Beautiful sunkissed fall woods surrounding a clearing where a small water pool is starting out of nowhere . . . both landscape and forest. In this sketchy urban setting, the sky is a flat black; the trees are just straight, and the pools small; but the woods are beautiful and quiet, and the pool is big and dark. A sense of scale is maintained, and the perspective is that of a hill, which is itself a beautiful picture. It would seem to be, in fact, one of the hills in the woods, but isnt. It looks like some place on the edge of a gulf, and is, if anything, a little too low, and a little too far away from the viewer to be anything other than a shadow. One wonders about the literal point of the sketch, and whether it is really in the woods that the photograph is taken.Is the process of learning the forms of the woods really an act of learning the rules of the world, a sort of exploration of the limits of human perception? It is impossible to say, but the wood has a beautiful, incandescent light and is bright and bright. The woods are also a sort of Platonic form, but one which is full of infinite, internal, reverberating possibilities. The world of natural forms is revealed in the world of signs, and the signs are just as beautiful as the forms. And one may ask, Is the process of discovering the world of signs really a process of putting these signs together? We can understand this process as a sort of universal artistic project; it is a reenactment of the beginning of a new creation.The gallery is a garden of signs. The sign is, in the end, the sign. Like the garden, it is a process. To the viewer, the viewer is simply the animal in front of the garden, discovering the world of signs.
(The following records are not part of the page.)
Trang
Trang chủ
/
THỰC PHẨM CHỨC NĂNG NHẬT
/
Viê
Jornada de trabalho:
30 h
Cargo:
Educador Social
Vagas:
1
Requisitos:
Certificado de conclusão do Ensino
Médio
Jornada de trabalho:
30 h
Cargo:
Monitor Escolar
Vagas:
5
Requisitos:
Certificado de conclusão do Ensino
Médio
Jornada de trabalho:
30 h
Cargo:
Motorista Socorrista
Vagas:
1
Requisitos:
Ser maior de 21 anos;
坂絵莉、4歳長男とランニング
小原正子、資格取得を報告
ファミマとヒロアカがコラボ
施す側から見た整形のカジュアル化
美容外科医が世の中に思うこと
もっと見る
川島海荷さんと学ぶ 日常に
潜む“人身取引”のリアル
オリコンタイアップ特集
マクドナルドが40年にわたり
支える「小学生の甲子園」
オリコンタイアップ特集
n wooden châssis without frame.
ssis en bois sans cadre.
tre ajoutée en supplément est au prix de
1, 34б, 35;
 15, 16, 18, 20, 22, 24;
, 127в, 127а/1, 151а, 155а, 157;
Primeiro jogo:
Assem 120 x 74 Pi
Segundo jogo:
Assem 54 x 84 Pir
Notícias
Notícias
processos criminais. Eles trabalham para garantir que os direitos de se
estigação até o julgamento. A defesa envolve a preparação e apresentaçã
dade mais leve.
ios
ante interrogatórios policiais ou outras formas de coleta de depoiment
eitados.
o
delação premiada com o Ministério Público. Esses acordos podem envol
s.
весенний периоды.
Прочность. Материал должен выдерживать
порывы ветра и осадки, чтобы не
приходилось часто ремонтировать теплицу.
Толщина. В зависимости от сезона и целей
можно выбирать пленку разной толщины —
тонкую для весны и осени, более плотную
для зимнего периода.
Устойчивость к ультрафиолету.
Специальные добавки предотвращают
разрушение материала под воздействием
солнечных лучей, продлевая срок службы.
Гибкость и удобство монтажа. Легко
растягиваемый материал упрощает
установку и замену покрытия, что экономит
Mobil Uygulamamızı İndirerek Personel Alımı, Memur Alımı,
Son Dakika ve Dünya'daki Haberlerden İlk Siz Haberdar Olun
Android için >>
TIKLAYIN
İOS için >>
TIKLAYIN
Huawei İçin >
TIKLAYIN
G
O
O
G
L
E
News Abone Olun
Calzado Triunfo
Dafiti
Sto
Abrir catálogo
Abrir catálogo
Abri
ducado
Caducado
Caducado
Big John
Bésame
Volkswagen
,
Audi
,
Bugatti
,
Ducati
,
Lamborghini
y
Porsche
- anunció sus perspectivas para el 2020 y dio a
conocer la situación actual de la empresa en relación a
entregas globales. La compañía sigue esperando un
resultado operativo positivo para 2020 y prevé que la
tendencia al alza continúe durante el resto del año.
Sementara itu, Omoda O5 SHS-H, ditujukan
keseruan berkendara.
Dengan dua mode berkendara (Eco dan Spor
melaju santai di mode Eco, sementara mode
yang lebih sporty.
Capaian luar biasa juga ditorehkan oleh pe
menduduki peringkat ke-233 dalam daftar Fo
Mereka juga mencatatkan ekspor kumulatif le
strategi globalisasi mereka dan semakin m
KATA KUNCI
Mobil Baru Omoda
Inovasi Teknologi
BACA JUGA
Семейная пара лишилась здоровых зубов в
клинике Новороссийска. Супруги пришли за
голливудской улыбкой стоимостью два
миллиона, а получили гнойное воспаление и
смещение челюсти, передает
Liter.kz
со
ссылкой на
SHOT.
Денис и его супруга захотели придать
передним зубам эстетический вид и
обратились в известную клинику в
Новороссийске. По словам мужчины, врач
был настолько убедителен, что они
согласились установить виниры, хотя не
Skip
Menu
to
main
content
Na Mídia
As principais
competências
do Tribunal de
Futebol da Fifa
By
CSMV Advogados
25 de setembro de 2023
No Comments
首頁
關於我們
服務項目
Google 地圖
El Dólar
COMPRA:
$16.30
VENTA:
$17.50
To the artist, however, the process is something more, a process of forming new forms which one can pass down to future generations.

Result #5

Beautiful sunkissed fall woods surrounding a clearing where a small water pool is starting out of nowhere  (all works 2007) are surrounded by a desert of raised sand. A large silhouette of a tress falls from a tree. The color is earthy, the earthyness silenced by the trees fringe. It is the silhouette of a single hand that reaches out from the sand, its tip hovering over a hole in the stump, the fingertips still wet. The hand is apparently holding the folded linen out of which the hand is about to form, but the hand has been cut away, leaving only a stump. The hand, as if its momentum had momentarily been suspended, is the sun. The wet hand seems to be the sun itself.And if the hand has been suspended, the stump itself is still standing. The small-scale work Nude Fall, which has been installed on the same ground and across the same room as the larger work, is, as one would expect, the subject of a standing figure, but it is no longer the figure of a woman. Instead, it is a hand, the palm of a hand that has been cut into a turtleneck. The hands presence, once so specific to the other figure, has been displaced here. The hand has become something that is only vaguely implied, as if it were a missing limb, a piece of a body, a piece of wood. As in the turtleneck, there is a sense of displacement, but it is one that has been caught in a twist, of being thrown from the frame into the space that it occupies. The turtleneck becomes an enlarged turtleneck. The hand that holds it is no longer the hand that held it. It is a hand held down by the hand.The work is titled Landscape with a Number of Types and a Table of Types and Table of Types, and the turtleneck and turtleneck are broken into many shapes that have been reduced to a standardized set of three—a triangle, a cross, and a circle.